# TX Card for Samsung Wireless Speakers



## Ducky

Hi, 

I have a wireless home cinema system which I purchased recently but it came with no TX Card (eventhough the Amplifier is wireless and takes a TX Card).  Went back to the shop and the guy wasn't sure where I could buy one.  I've been looking on the web but can't seem to find one anywhere.  Anyone know where I can purchase one in Dublin?  Not even sure what they look like to be honest.

Thanks,

Ducky.


----------



## inigomontoya

Not promising:

[broken link removed]

Picture of it here though:

[broken link removed]


----------



## Ducky

Thats great.
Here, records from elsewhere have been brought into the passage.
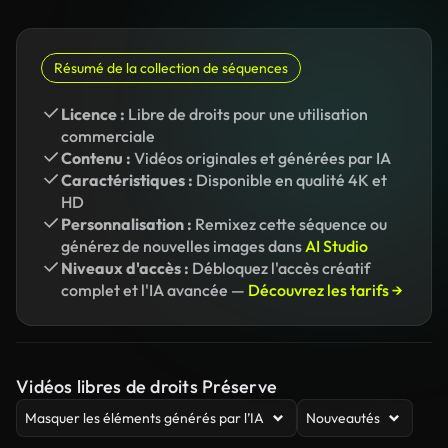
Résumé de la collection de séquences
Licence :
Libre de droits pour une utilisation
commerciale
Contenu :
Vidéos originales et générées par IA
Caractéristiques :
Disponible en qualité 4K et
HD
Personnalisation :
Remixez cette séquence ou
générez de nouvelles images dans
AI Studio
Niveaux d'accès :
Débloquez l'accès créatif
complet et l'IA avancée —
Découvrez les tarifs →
Vidéos libres de droits Préserve
Masquer les éléments générés par l’IA
Nouveautés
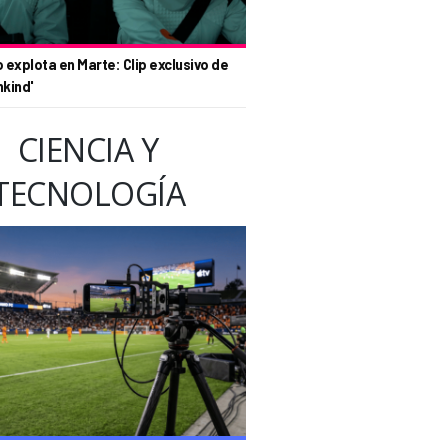
o explota en Marte: Clip exclusivo de
nkind'
CIENCIA Y
TECNOLOGÍA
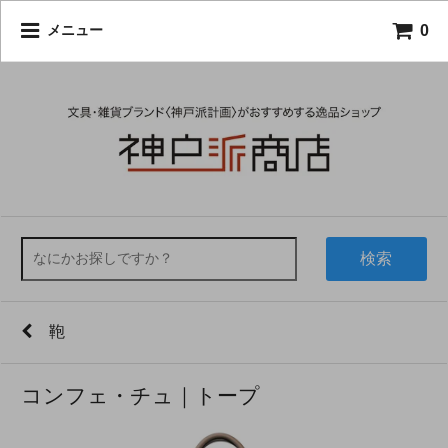
0
メニュー
検索
鞄
コンフェ・チュ｜トープ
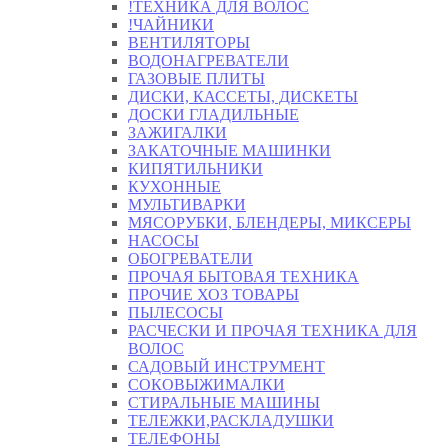
!ТЕХНИКА ДЛЯ ВОЛОС
!ЧАЙНИКИ
ВЕНТИЛЯТОРЫ
ВОДОНАГРЕВАТЕЛИ
ГАЗОВЫЕ ПЛИТЫ
ДИСКИ, КАССЕТЫ, ДИСКЕТЫ
ДОСКИ ГЛАДИЛЬНЫЕ
ЗАЖИГАЛКИ
ЗАКАТОЧНЫЕ МАШИНКИ
КИПЯТИЛЬНИКИ
КУХОННЫЕ
МУЛЬТИВАРКИ
МЯСОРУБКИ, БЛЕНДЕРЫ, МИКСЕРЫ
НАСОСЫ
ОБОГРЕВАТЕЛИ
ПРОЧАЯ БЫТОВАЯ ТЕХНИКА
ПРОЧИЕ ХОЗ ТОВАРЫ
ПЫЛЕСОСЫ
РАСЧЕСКИ И ПРОЧАЯ ТЕХНИКА ДЛЯ
ВОЛОС
САДОВЫЙ ИНСТРУМЕНТ
СОКОВЫЖИМАЛКИ
СТИРАЛЬНЫЕ МАШИНЫ
ТЕЛЕЖКИ,РАСКЛАДУШКИ
ТЕЛЕФОНЫ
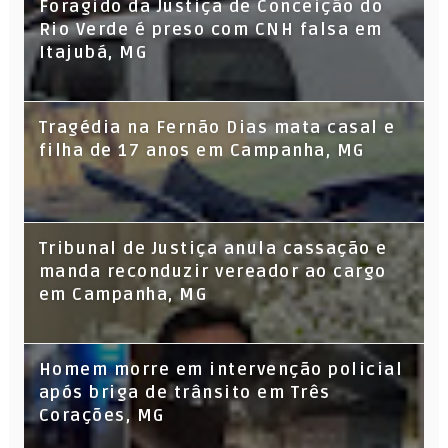
Foragido da Justiça de Conceição do
Rio Verde é preso com CNH falsa em
Itajubá, MG
Tragédia na Fernão Dias mata casal e
filha de 17 anos em Campanha, MG
Tribunal de Justiça anula cassação e
manda reconduzir vereador ao cargo
em Campanha, MG
Homem morre em intervenção policial
após briga de trânsito em Três
Corações, MG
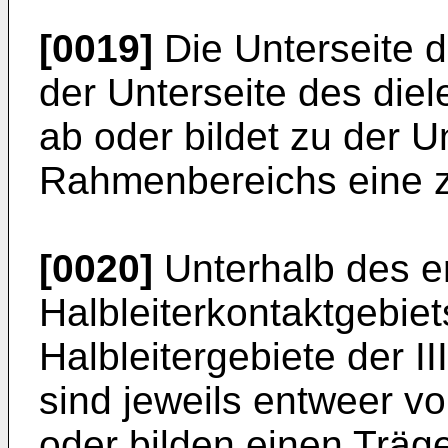
[0019]
Die Unterseite d
der Unterseite des die
ab oder bildet zu der U
Rahmenbereichs eine z
[0020]
Unterhalb des e
Halbleiterkontaktgebie
Halbleitergebiete der II
sind jeweils entweer v
oder bilden einen Träg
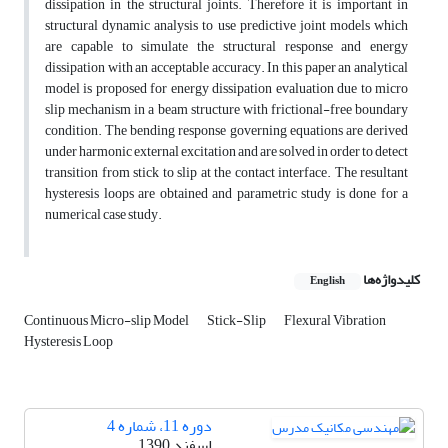
dissipation in the structural joints. Therefore it is important in
structural dynamic analysis to use predictive joint models which
are capable to simulate the structural response and energy
dissipation with an acceptable accuracy. In this paper an analytical
model is proposed for energy dissipation evaluation due to micro
slip mechanism in a beam structure with frictional-free boundary
condition. The bending response governing equations are derived
under harmonic external excitation and are solved in order to detect
transition from stick to slip at the contact interface. The resultant
hysteresis loops are obtained and parametric study is done for a
numerical case study.
کلیدواژه‌ها
English
Continuous Micro-slip Model
Stick-Slip
Flexural Vibration
Hysteresis Loop
دوره 11، شماره 4
اسفند 1390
Thanks very much for that!


----------



## balpo

Ducky, where did you buy it in the end?
I'm looking for the card too, but can't find it.
Thank you

Balpo


----------



## inigomontoya

Guys, I had another dig for ye: 

I get the feeling you need this whole bad boy here, and not just the TX card:

http://www.amazon.co.uk/gp/product/B000K3A3S6/ref=olp_product_details?ie=UTF8&me=&seller=

I think it's actually been discontinued, but searching for SWA 3000 and/or TX-Karte finds some cheaper European sites than the Amazon sellers.

Good luck!


----------